Fulano – (muito sereno) E eu ralado… Ouve, pá: há séculos que andas a tentar pôr tudo à tua maneira, desde as montanhas às couves-flor, desde os burricos cinzentos ao perfume das violetas. Já é tempo de alguém te dar uma lição. Apesar de tu se calhar não teres bestunto para isso, vê lá se percebes, meu cascalhudo: é que há os momentos intemporais!
Lojista – (sem entender, de trombil franzido) Os…os momentos…os quê?
Fulano – Não vou repetir, deixa-te de lérias. Mas fica sabendo que são algo com um enorme poder, que transfigura o mundo onde te tens esforçado por ser o manda-chuva. Os com sabor a cereja fazem levitar e até temos de ter cuidado para não bater com a cabeça na parede no primeiro voo circulatório.
Fica-se sem peso do mundo nenhum em cima da cachimónia… Que podiam, diz-me cá, os teus esforçados ajudantes fazer contra isso? Comeram um bocadinho da canja, para se habituarem a não abusar dos mortais.
Lojista – (com um ar manhoso) E isso arranja-se aonde? Há alguma mina? Onde é que eu…
Fulano – (acabando de comer as batatas, amarfanhando o invólucro e atirando-o decididamente para o chão) O Alfa e o Ómega já estão aviados… Agora vou tratar de ti.

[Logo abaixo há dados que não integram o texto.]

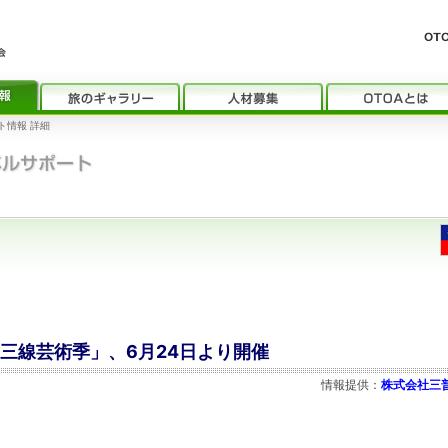
ト情報 詳細
ク台三線芸術季」、6月24日より開催
情報提供：
株式会社三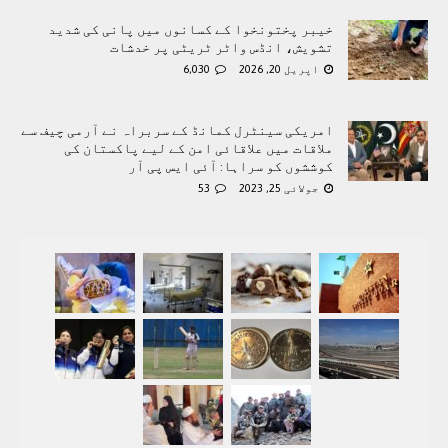
خیبر پختونخوا کے کسانوں میں پانی کی شدید
تشویش، انڈس واٹر ٹریٹی پر خدشات
اپریل 20, 2026
6,030
امریکی سینٹرل کمانڈ کے سربراہ نے آرمی چیف سے
ملاقات میں علاقائی امن کے لیے پاکستان کی
کوششوں کو سراہا: آئی ایس پی آر
جولائی 25, 2023
53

(O Lojista, com um esgar de susto, precipita-se para as escadas, sobe-as atabalhoadamente e trancafia-se no quarto com um enorme ruído de ferrolhos. F. pega no castiçal e ilumina as prateleiras. Com um sorriso irónico tira duma delas um spray de sabão para a barba, rapa da algibeira umas moedas e põe-nas sobre o balcão com tal força que lhe faz uma mossa. Vai até à porta, pousa o castiçal e apaga a vela. Antes de fechar a porta com enorme estrondo, diz vigorosamente para a escuridão)
Então boa noite, ó Ancião dos Tempos! Tem por cá muita saudinha!!!